'''

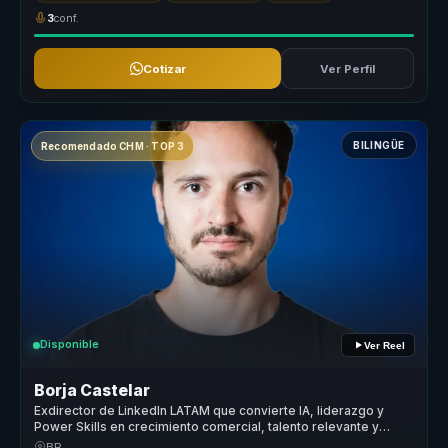
3
conf.
Cotizar
Ver Perfil
BILINGÜE
Recomendado CHM · TOP 3
Disponible
Ver Reel
Borja Castelar
Exdirector de LinkedIn LATAM que convierte IA, liderazgo y
Power Skills en crecimiento comercial, talento relevante y
decisiones ejecutivas.
BR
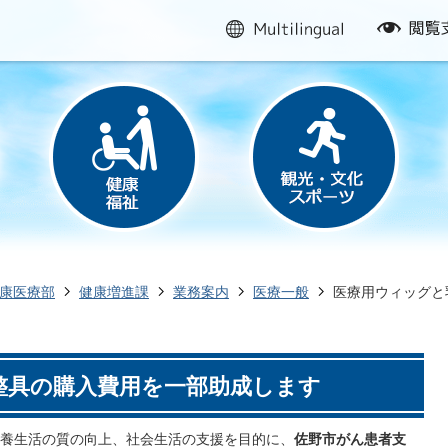
multilingual
閲
覧
支
援
康医療部
健康増進課
業務案内
医療一般
医療用ウィッグと
整具の購入費用を一部助成します
養生活の質の向上、社会生活の支援を目的に、
佐野市がん患者支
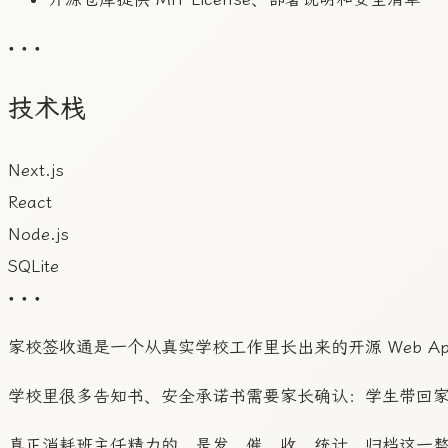
• • •
技术栈
Next.js
React
Node.js
SQLite
• • •
家校签收通是一个从真实学校工作里长出来的开源 Web Ap
学校里很多告知书、安全承诺书需要家长确认：学生带回
真正消耗班主任精力的，是发、催、收、统计、归档这一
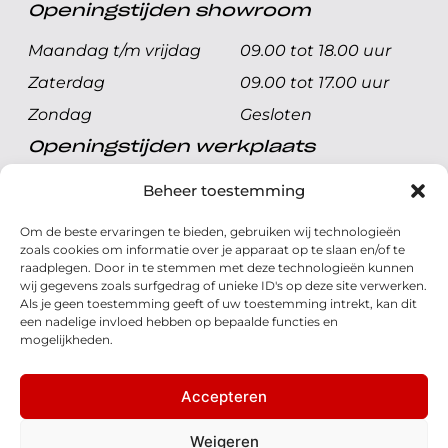
Openingstijden showroom
Maandag t/m vrijdag
09.00 tot 18.00 uur
Zaterdag
09.00 tot 17.00 uur
Zondag
Gesloten
Openingstijden werkplaats
Maandag t/m vrijdag
08.00 tot 17.00 uur
Beheer toestemming
Zaterdag
08.00 tot 17.00 uur
Om de beste ervaringen te bieden, gebruiken wij technologieën
Zondag
Gesloten
zoals cookies om informatie over je apparaat op te slaan en/of te
raadplegen. Door in te stemmen met deze technologieën kunnen
wij gegevens zoals surfgedrag of unieke ID's op deze site verwerken.
Volg ons
Als je geen toestemming geeft of uw toestemming intrekt, kan dit
een nadelige invloed hebben op bepaalde functies en
mogelijkheden.
Accepteren
© 2026 - Honda Welman
Privacy Statement
Weigeren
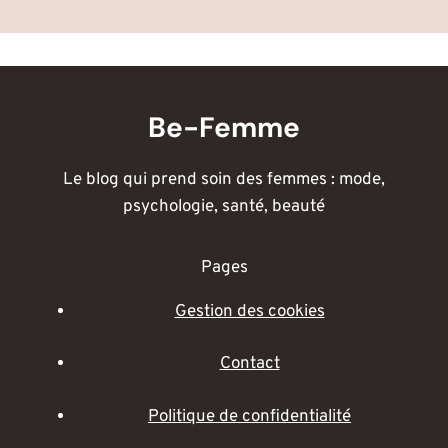
Be-Femme
Le blog qui prend soin des femmes : mode,
psychologie, santé, beauté
Pages
Gestion des cookies
Contact
Politique de confidentialité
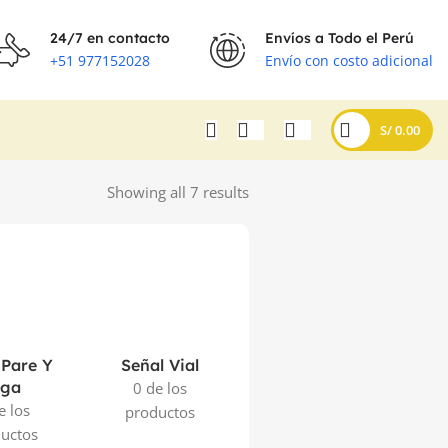
24/7 en contacto
Envíos a Todo el Perú
+51 977152028
Envío con costo adicional
S/
0.00
Showing all 7 results
 Pare Y
Señal Vial
iga
0 de los
e los
productos
uctos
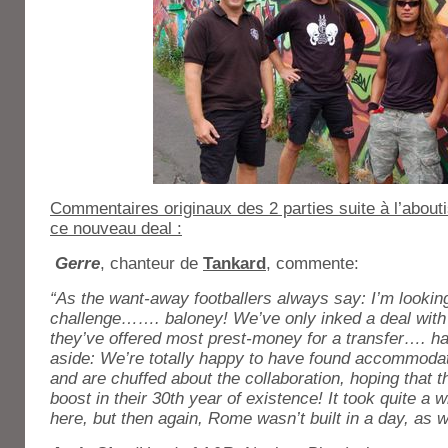
Commentaires originaux des 2 parties suite à l’about
ce nouveau deal :
Gerre
, chanteur de
Tankard
, commente:
“As the want-away footballers always say: I’m looking
challenge……. baloney! We’ve only inked a deal with
they’ve offered most prest-money for a transfer…. h
aside: We’re totally happy to have found accommodati
and are chuffed about the collaboration, hoping that 
boost in their 30th year of existence! It took quite a 
here, but then again, Rome wasn’t built in a day, as w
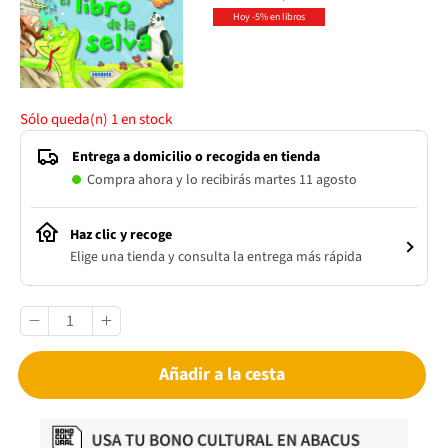
Hoy -5% en libros
Sólo queda(n)
1
en stock
Entrega a domicilio o recogida en tienda
Compra ahora y lo recibirás martes 11 agosto
Haz clic y recoge
Elige una tienda y consulta la entrega más rápida
Añadir a la cesta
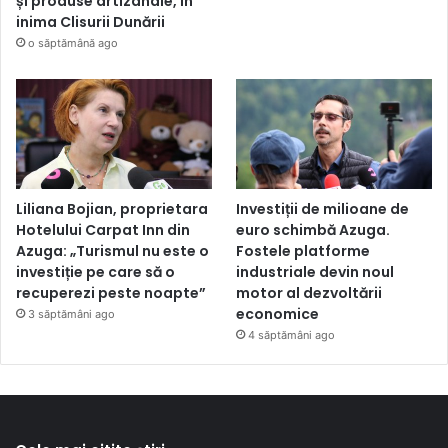
și produse artizanale, în
inima Clisurii Dunării
o săptămână ago
Liliana Bojian, proprietara
Investiții de milioane de
Hotelului Carpat Inn din
euro schimbă Azuga.
Azuga: „Turismul nu este o
Fostele platforme
investiție pe care să o
industriale devin noul
recuperezi peste noapte”
motor al dezvoltării
economice
3 săptămâni ago
4 săptămâni ago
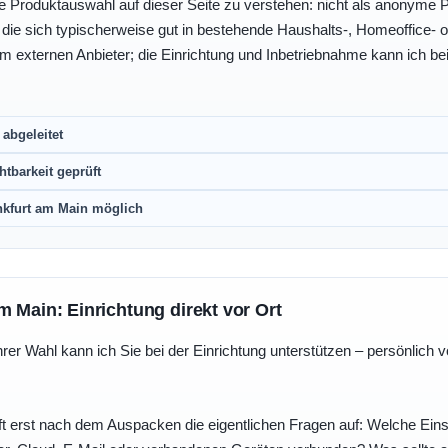
e Produktauswahl auf dieser Seite zu verstehen: nicht als anonyme Pr
, die sich typischerweise gut in bestehende Haushalts-, Homeoffice
eim externen Anbieter; die Einrichtung und Inbetriebnahme kann ich bei
abgeleitet
htbarkeit geprüft
nkfurt am Main möglich
m Main: Einrichtung direkt vor Ort
r Wahl kann ich Sie bei der Einrichtung unterstützen – persönlich vo
t erst nach dem Auspacken die eigentlichen Fragen auf: Welche Einst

'''

All lines from the one containing "ce nouveau deal" through the final line of the entries above must be restated word for word, pictures excluded.

SOLUTION:
ce nouveau deal :
Gerre
, chanteur de
Tankard
, commente:
“As the want-away footballers always say: I’m looking
challenge……. baloney! We’ve only inked a deal with
they’ve offered most prest-money for a transfer…. h
aside: We’re totally happy to have found accommodati
and are chuffed about the collaboration, hoping that 
boost in their 30th year of existence! It took quite a 
here, but then again, Rome wasn’t built in a day, as w
Hoy -5% en libros
Sólo queda(n)
1
en stock
Entrega a domicilio o recogida en tienda
Compra ahora y lo recibirás martes 11 agosto
Haz clic y recoge
Elige una tienda y consulta la entrega más rápida
Añadir a la cesta
și produse artizanale, în
inima Clisurii Dunării
o săptămână ago
Liliana Bojian, proprietara
Investiții de milioane de
Hotelului Carpat Inn din
euro schimbă Azuga.
Azuga: „Turismul nu este o
Fostele platforme
investiție pe care să o
industriale devin noul
recuperezi peste noapte”
motor al dezvoltării
economice
3 săptămâni ago
4 săptămâni ago
e Produktauswahl auf dieser Seite zu verstehen: nicht als anonyme Pr
, die sich typischerweise gut in bestehende Haushalts-, Homeoffice
eim externen Anbieter; die Einrichtung und Inbetriebnahme kann ich bei
abgeleitet
htbarkeit geprüft
nkfurt am Main möglich
m Main: Einrichtung direkt vor Ort
r Wahl kann ich Sie bei der Einrichtung unterstützen – persönlich vo
t erst nach dem Auspacken die eigentlichen Fragen auf: Welche Einst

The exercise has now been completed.